The provenance gap, and why Google keeps closing it the hard way

13 May 2026 · Tom Cranstoun · 6 min read

SEO, GEO and AEO are now standard items on every content team's checklist. Search engine optimization aims at Google's ranking systems, generative engine optimization aims at AI answer engines, and answer engine optimization aims at the citation slots inside those answers. Each discipline has its own playbook, its own tooling, and its own vendors selling volume.

The problem is not the disciplines. The problem is treating them as ingredients to add to a page without considering whether the page is worth ranking, quoting, or citing in the first place. Adding SEO, GEO and AEO to the mix without considering content quality is the mistake. Decorating a page with rich snippets, FAQ schema, and answer-ready bullets is not the same as creating a high-quality, fact-based resource. The markup describes the page; it does not validate it.

What happens when content quality is the afterthought

A pattern has become hard to ignore across recent industry analysis of content built with AI at volume.

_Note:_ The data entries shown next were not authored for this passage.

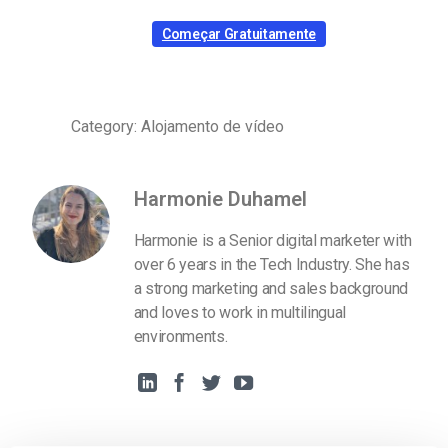
Começar Gratuitamente
Category: Alojamento de vídeo
Harmonie Duhamel
Harmonie is a Senior digital marketer with
over 6 years in the Tech Industry. She has
a strong marketing and sales background
and loves to work in multilingual
environments.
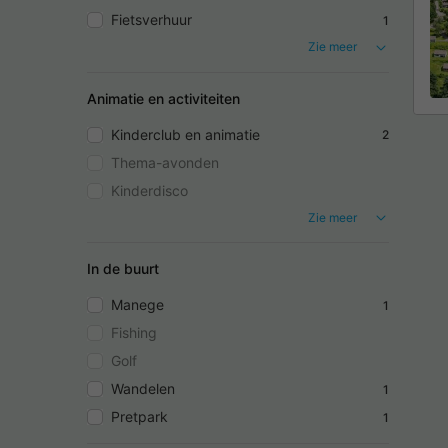
Fietsverhuur
1
Zie meer
Animatie en activiteiten
Kinderclub en animatie
2
Thema-avonden
Kinderdisco
Zie meer
In de buurt
Manege
1
Fishing
Golf
Wandelen
1
Pretpark
1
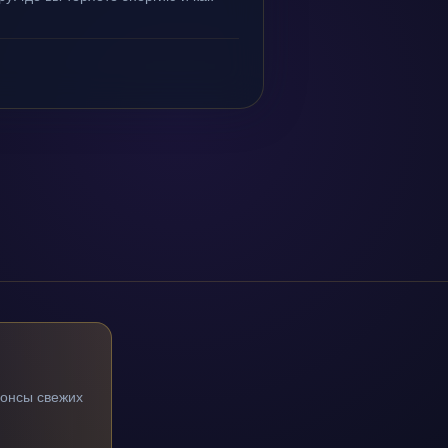
нонсы свежих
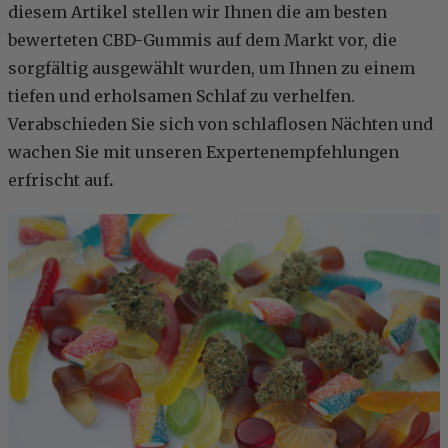
diesem Artikel stellen wir Ihnen die am besten
bewerteten CBD-Gummis auf dem Markt vor, die
sorgfältig ausgewählt wurden, um Ihnen zu einem
tiefen und erholsamen Schlaf zu verhelfen.
Verabschieden Sie sich von schlaflosen Nächten und
wachen Sie mit unseren Expertenempfehlungen
erfrischt auf
.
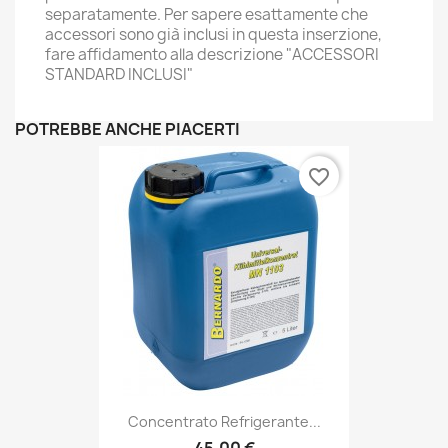
separatamente. Per sapere esattamente che
accessori sono già inclusi in questa inserzione,
fare affidamento alla descrizione "ACCESSORI
STANDARD INCLUSI"
POTREBBE ANCHE PIACERTI
favorite_border
Concentrato Refrigerante...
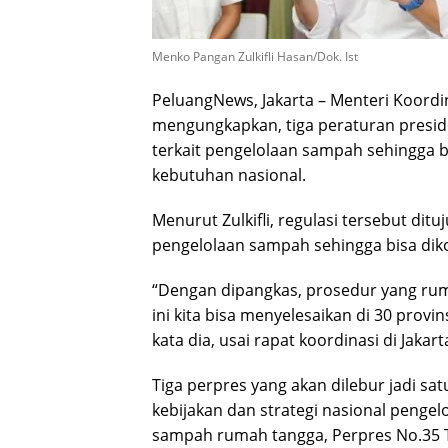
Menko Pangan Zulkifli Hasan/Dok. Ist
PeluangNews, Jakarta – Menteri Koordi
mengungkapkan, tiga peraturan preside
terkait pengelolaan sampah sehingga bi
kebutuhan nasional.
Menurut Zulkifli, regulasi tersebut d
pengelolaan sampah sehingga bisa dikon
“Dengan dipangkas, prosedur yang rum
ini kita bisa menyelesaikan di 30 prov
kata dia, usai rapat koordinasi di Jakart
Tiga perpres yang akan dilebur jadi sa
kebijakan dan strategi nasional peng
sampah rumah tangga, Perpres No.35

The shape is consistent enough across industries to be the rule rather than the exception. A site starts publishing AI-assisted pages at volume, page count rises sharply, traffic follows for a few months, and then a recalibration arrives that takes most of the gain back, often dropping the baseline below where it started. The collapses are severe enough, and frequent enough, that many of the sites featured in vendor case studies have since deleted or redirected the very pages those case studies held up as wins. The pages doing the damage tend to be templated: products compared in pairs across an entire category, definition pages stamped out across a glossary, ranked lists where the publisher tops its own list, location pages for places the business does not actually serve. None of it is hidden tradecraft. Most of it is what current SEO, GEO and AEO advice recommends doing.

At the same time, ranking systems have been withdrawing presentation rewards from the structured-data types publishers used most aggressively to chase rankings. FAQ and Q&A markup are now deprecated as rich results. Schema.org keeps expanding on one side; Google keeps withdrawing rewards on the other. The contradiction is the point. FAQ markup was deprecated because enough publishers gamed it. The same dynamic will work through every high-value schema type as the weight placed on structured data grows.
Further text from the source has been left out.